Como pensaremos as questões estratégicas que regem a saúde, as políticas de preço, os programas de inovação, senão olharmos para o longo prazo? (Sulamis Dain)
“Outro silêncio que quero trazer à tona é relativo ao planejamento de longo prazo das políticas sociais”, disse Sulamis, apontando que engessar o gasto público pelos próximos vinte anos não só limita os investimentos em Saúde e Educação, direitos essenciais da população, mas compromete o desenvolvimento do Complexo Econômico e Industrial da Saúde (CEIS) e o fortalecimento da base produtiva nacional. “Essa é uma situação particularmente dramática porque as políticas públicas desses setores são essencialmente de longo prazo. Como olharemos para o CEIS senão na perspectiva de longo prazo? Como pensaremos as questões estratégicas que regem a saúde, as políticas de preço, os programas de inovação, senão olharmos para o longo prazo?”, questionou.

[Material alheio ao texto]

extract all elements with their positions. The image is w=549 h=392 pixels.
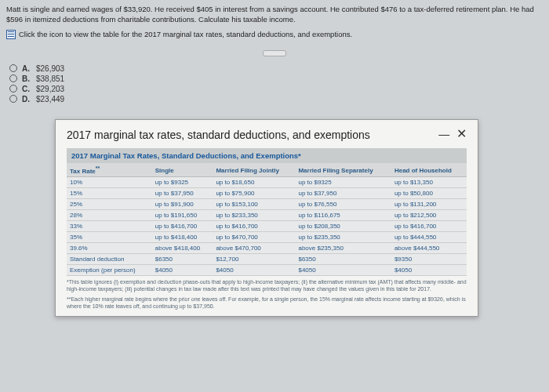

Por fim, o economista Pedro Rossi analisou as perspectivas para o gasto social sob o Novo Regime Fiscal e identificou o que chamou de “fábulas” que circulam sobre o tema, como sacrifícios que deveríamos passar obrigatoriamente após um período de excessos e agora deveriam se seguir os sacrifícios (num paralelo com a fábula A cigarra e a formiga); a contração fiscal expansionista (e a lenda da “fada da confiança”) e os mitos da insolvência do Estado e da farra do gasto público. “Ao contrário do que sugerem as medidas recentemente adotadas, o corte de gastos leva à queda no crescimento, à redução da arrecadação e à piora no resultado fiscal, que por sua vez levará novamente ao corte de gastos”, explicou Rossi, sobre a contração fiscal expansionista.
O corte de gastos leva à queda no crescimento, à redução da arrecadação e à piora no resultado fiscal, que por sua vez levará novamente ao corte de gastos (Pedro Rossi)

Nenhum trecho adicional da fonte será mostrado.